Chaïm Soutine: his best paintings

    He may have lived squalidly, but the studious painter was no oik

    In the squalid ranks of the squalid painters who filled the free-drinking, free-wenching ranks of the so-called School of Paris, none was quite as spectacularly squalid as Chaïm Soutine (1893-1943). Indeed, I can’t think of a convincing rival to him for the title of Most Squalid Artist Ever.

    Soutine did all the terrible things that the rest of the School of Paris did, but where he came fully into his own was in the territory of hygiene, or rather the lack of it. A favourite story tells of him visiting a doctor in Paris to complain about a persistent earache. After checking him over, the doctor pulled out something from his ear. It turned out to be a clump of bed bugs that had been nesting there.

    While painting his famous Carcass of Beef, the stand-in crucifixion that is perhaps his masterpiece, Soutine ordered a flayed cow from the butcher and hung it in his studio for weeks while he painted and repainted it. When it began to stink, he went back to the abattoir for buckets of fresh blood, which he poured over the fly-infested corpse to keep it colourful and moist.

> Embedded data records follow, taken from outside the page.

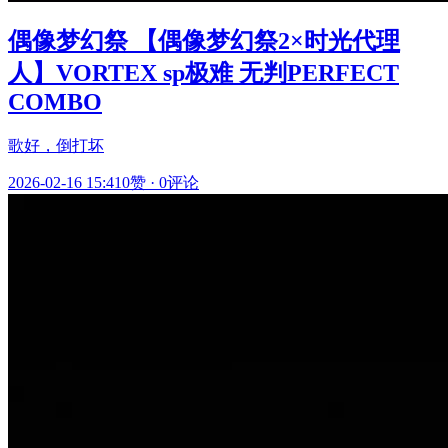
偶像梦幻祭 【偶像梦幻祭2×时光代理
人】VORTEX sp极难 无判PERFECT
COMBO
歌好，倒打坏
2026-02-16 15:41
0赞
·
0评论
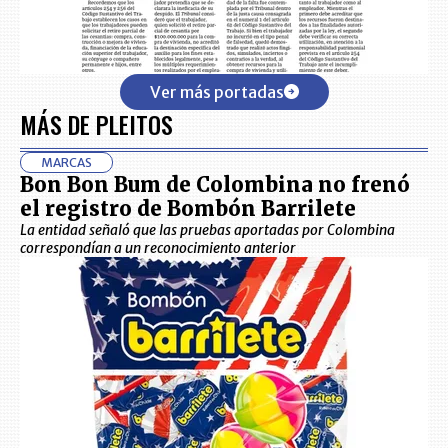
Ver más portadas
MÁS DE PLEITOS
MARCAS
Bon Bon Bum de Colombina no frenó
el registro de Bombón Barrilete
La entidad señaló que las pruebas aportadas por Colombina
correspondían a un reconocimiento anterior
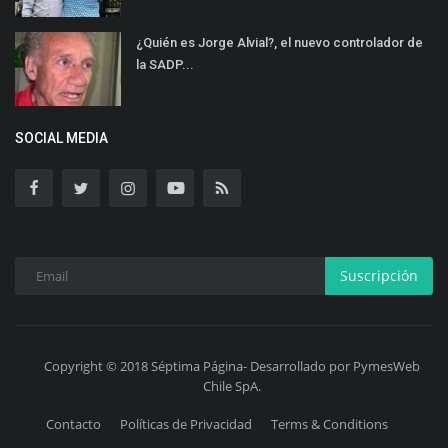
¿Quién es Jorge Alvial?, el nuevo controlador de
la SADP...
SOCIAL MEDIA
Suscripción
Copyright © 2018 Séptima Página- Desarrollado por PymesWeb
Chile SpA.
Contacto
Políticas de Privacidad
Terms & Conditions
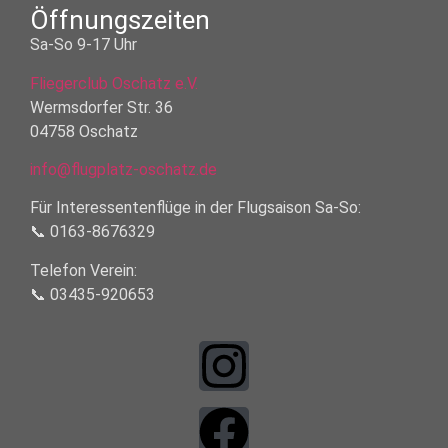
Öffnungszeiten
Sa-So 9-17 Uhr
Fliegerclub Oschatz e.V.
Wermsdorfer Str. 36
04758 Oschatz
info@flugplatz-oschatz.de
Für Interessentenflüge in der Flugsaison Sa-So:
📞 0163-8676329
Telefon Verein:
📞 03435-920653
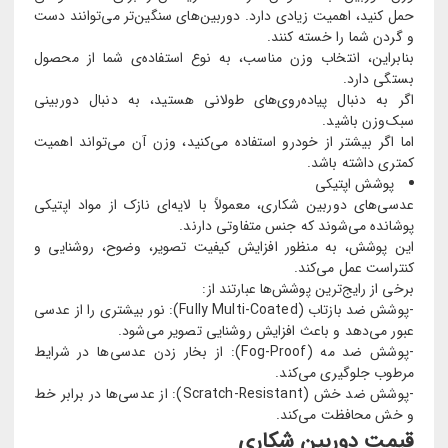
حمل کنید، اهمیت زیادی دارد. دوربین‌های سنگین‌تر می‌توانند دست
و گردن شما را خسته کنند.
بنابراین، انتخاب وزن مناسب، به نوع استفاده‌ی شما از محصول
بستگی دارد.
اگر به دنبال پیاده‌روی‌های طولانی هستید، به دنبال دوربینی
سبک‌وزن باشید.
اما اگر بیشتر از خودرو استفاده می‌کنید، وزن آن می‌تواند اهمیت
کمتری داشته باشد.
پوشش اپتیکی
عدسی‌های دوربین‌ شکاری، معمولاً با لایه‌ای نازک از مواد اپتیکی
پوشانده می‌شوند که جنس متفاوتی دارند.
این پوشش، به منظور افزایش کیفیت تصویر، وضوح، روشنایی و
کنتراست عمل می‌کند.
برخی از رایج‌ترین پوشش‌ها عبارتند از:
-پوشش ضد بازتاب (Fully Multi-Coated): نور بیشتری را از عدسی
عبور می‌دهد و باعث افزایش روشنایی تصویر می‌شود.
-پوشش ضد مه (Fog-Proof): از بخار زدن عدسی‌ها در شرایط
مرطوب جلوگیری می‌کند.
-پوشش ضد خش (Scratch-Resistant): از عدسی‌ها در برابر خط
و خش محافظت می‌کند.
قیمت دوربین شکاری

    And yet this spectacularly squalid painter managed to produce some of the most touching and unmistakable art of the early 20th century. There are plenty of expressionists in painting; none is quite as tangibly expressive as Soutine. Every touch tells a story. Every quiver is a quiver of emotion.

    Underrated

    Female Nude (Eve) (1933, detail)

    Soutine’s pal Modigliani painted lots of nudes, but Soutine gave us only this one. So rare and little known is it that it never features in any list of the best 20th-century undressings. Yet it’s as sensitive and touching as any work in the genre. With her big, clumsy hands, her vulnerable saggings, that expression of fearful timidity, Soutine’s only nude is as unsexy as a nude can be. Instead it’s a pioneering portrayal of discomforting nakedness. Francis Bacon and Lucian Freud were big fans.

    Unexpected hit

    Bellboy (1925)

    In 2017 the Courtauld Gallery in London mounted the first and only Soutine exhibition in Britain in living memory. It was devoted to his portraits of cooks, waiters and bellboys — the serving classes of 1920s Paris whose sad and spooky features seemed to say so much about harsh living and a lonely urban existence. The show was a surprise hit. Most memorable were the bellboys in their striking crimson livery who clambered about Soutine’s art like a troupe of polio victims.

    A Personal Favourite

    Still Life with Herring (1916)

    Soutine was Jewish. He grew up in extreme poverty in a shtetl in Russia, and food in his art has a sanctity to it that feels extreme. Painted in the middle of the First World War, this simple plate of fish is imbued with an enormous sense of meaning. Dried herrings were the cheap and staple food of the times, but Soutine turns them into sacrificial victims. The brilliant touch here is to turn the forks into a pair of sinister hands that are reaching up to strangle the terrified fish.

    One to miss

    Landscape with Figures, Céret (1922)

    In the foothills of the Pyrenees, just past Perpignan, sits the undistinguished village of Céret. It’s a dull place. Nothing happens there. But in the early 1920s Soutine lived in the village and painted some of the most agitated and uncomfortable landscapes in art. In a Soutine view, gales are always blowing, the trees are always bending and nature knots itself up like cabling in a phone exchange. These topsy-turvy village views are demanding. They can damage sensitive eyes.

    Go further

    Still Life with a Ray (1924)

    Soutine’s Still Life With a Ray was inspired by a painting of the same subject by Chardin that hangs in the Louvre. So colourful are the accounts of Soutine’s decrepitude that it’s easy to assume he was merely an oik: the wild man of art. But that isn’t so. He was among the Louvre’s more studious visitors, knew the collection intimately and sought in his work to progress its lessons and to modernise them. Admittedly, that isn’t immediately obvious!

    Go in deep

    Carcass of Beef (1925)

    There are ten versions of Soutine’s Carcass of Beef, and this one in the Albright-Knox Museum in Buffalo is the best. All were inspired by Rembrandt’s mighty Carcass of an Ox and, like the Rembrandt, all can be understood as stand-in crucifixions. Soutine paints a direct and discomfortingly pure encompassment of suffering. In the flesh the picture strikes you with its multicoloured beauty. Big influence on abstract expressionism.